Book Three: The Archives

Posthumous Timeline: a novel

Dear Dad,

        My search for our family’s roots is not turning up as much as I hoped it would. I’ve learned a lot about the places where our ancestors are from, but not a lot about who they were specifically. Here’s everything I know about your great grandfather (the one who gave us his name) and the land he came from:

        He was born in Alsace more than a hundred years after it had become part of the French empire in the mid 17th century, and he left for America in 1848 before Alsace was turned back to Germany during the end of the 19th century.

        See, though the people of Alsace were technically French at the time he was born, they continued to speak the local dialect of German that they had spoken for centuries. So, your great, great grandfather was an Alsatian German-speaking Frenchman.

        I know you said that your grandparents claimed they spoke French, but don’t forget about the stigma attached to Germany during the World Wars, and even before that, just before our ancestors left Europe to come to America, the French Revolution brought a great deal of stigma to the German language as well. At the end of the 18th century, French revolutionaries declared that French was the language of liberty and freedom. So they started asking why the people of Alsace spoke German if they were truly “French.” The new French government made life difficult for the Alsatian people, closing German schools and firing teachers who didn’t speak the official language. They said that to be a part of France, everyone had to learn French. But more than 90% of the people of Alsace didn’t speak a word of the language. So, the French took away the Alsatians’ traditional clothes, ridiculed their traditions, and even shipped them to other places.

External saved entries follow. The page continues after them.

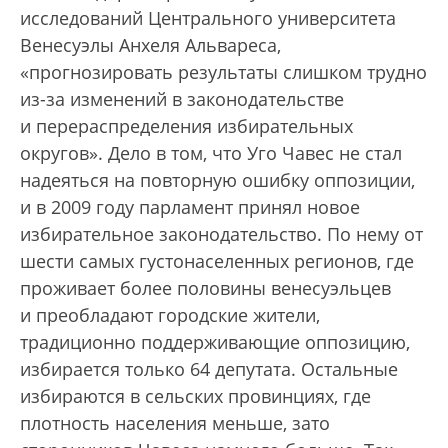
исследований Центрального университета
Венесуэлы Анхеля Альвареса,
«прогнозировать результаты слишком трудно
из-за изменений в законодательстве
и перераспределения избирательных
округов». Дело в том, что Уго Чавес не стал
надеяться на повторную ошибку оппозиции,
и в 2009 году парламент принял новое
избирательное законодательство. По нему от
шести самых густонаселенных регионов, где
проживает более половины венесуэльцев
и преобладают городские жители,
традиционно поддерживающие оппозицию,
избирается только 64 депутата. Остальные
избираются в сельских провинциях, где
плотность населения меньше, зато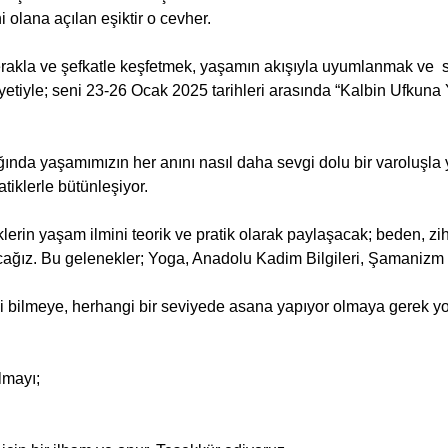
i olana açılan eşiktir o cevher.
akla ve şefkatle keşfetmek, yaşamın akışıyla uyumlanmak ve  s
etiyle; seni 23-26 Ocak 2025 tarihleri arasında “Kalbin Ufkuna 
şığında yaşamımızın her anını nasıl daha sevgi dolu bir varoluşla
tiklerle bütünleşiyor.
lerin yaşam ilmini teorik ve pratik olarak paylaşacak; beden, zih
ağız. Bu gelenekler; Yoga, Anadolu Kadim Bilgileri, Şamanizm v
i bilmeye, herhangi bir seviyede asana yapıyor olmaya gerek y
lmayı;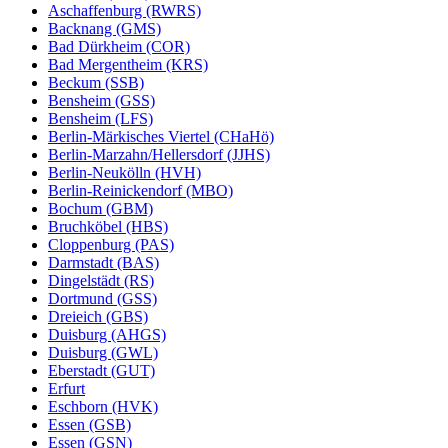
Aschaffenburg (RWRS)
Backnang (GMS)
Bad Dürkheim (COR)
Bad Mergentheim (KRS)
Beckum (SSB)
Bensheim (GSS)
Bensheim (LFS)
Berlin-Märkisches Viertel (CHaHö)
Berlin-Marzahn/Hellersdorf (JJHS)
Berlin-Neukölln (HVH)
Berlin-Reinickendorf (MBO)
Bochum (GBM)
Bruchköbel (HBS)
Cloppenburg (PAS)
Darmstadt (BAS)
Dingelstädt (RS)
Dortmund (GSS)
Dreieich (GBS)
Duisburg (AHGS)
Duisburg (GWL)
Eberstadt (GUT)
Erfurt
Eschborn (HVK)
Essen (GSB)
Essen (GSN)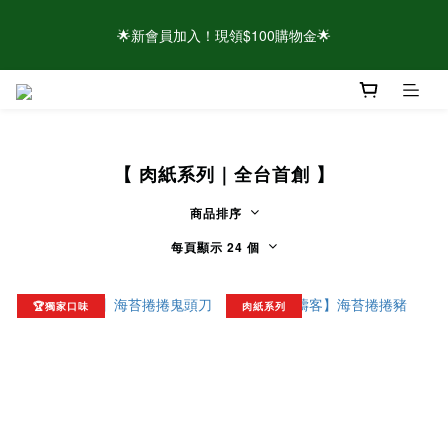
🌟新會員加入！現領$100購物金🌟
🌟新會員加入！現領$100購物金🌟
⚠️請認明官方帳號！近期有仿冒頁面/粉專盜圖詐騙 👉點此查看官
方聲明
【 肉紙系列｜全台首創 】
🌟新會員加入！現領$100購物金🌟
商品排序
每頁顯示 24 個
🏆獨家口味
肉紙系列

        After the craziness of the early days of the revolution died down, Alsatians were less persecuted, and the region was able to make a serious effort to integrate itself into France. Schools taught French, though people spoke Alsatian at home. Soon, Alsace had one of the highest literary rates of any region in France. Still, the people were constantly torn between two languages, so they never used either 100% of the time.

        Alsatians didn’t consider themselves German despite all the problems they had in the early days of the revolution. The revolution had created certain freedoms (like lower taxes) that they wouldn’t have had under a German government. It was better than any other choice they had, plus it seemed inevitable.

        When the industrial revolution came to Europe, Alsace was one of the continent’s main industrial centers. Alsatian farmers weren’t able to work as easily as they once did, as machines took many of their jobs. That was around the time when our ancestors came to America, probably to find work and land, during one of the largest population migrations of the century. Few of those who left Alsace at that time did so with a passport; in fact, most of them smuggled themselves on boats to escape debts brought about by industrial age unemployment. As there is no record of your great grandfather having obtained a passport in Alsace during that time, I guess he was among those who snuck out of the region undeclared.

        As you know, he settled in Naperville, Illinois where he helped build the town’s first Catholic church, though I have been unable to find out why he chose Illinois as his base. Some of your cousins have said that he came to the Midwest on a rush for California Gold, but that could also have been your other great grandfather, the one who came from Bavaria to open a brewery in Naperville.

        So, even if that doesn’t tell us a lot, it at least makes me the living authority on our family ancestry. I’ll tell you more when I learn it.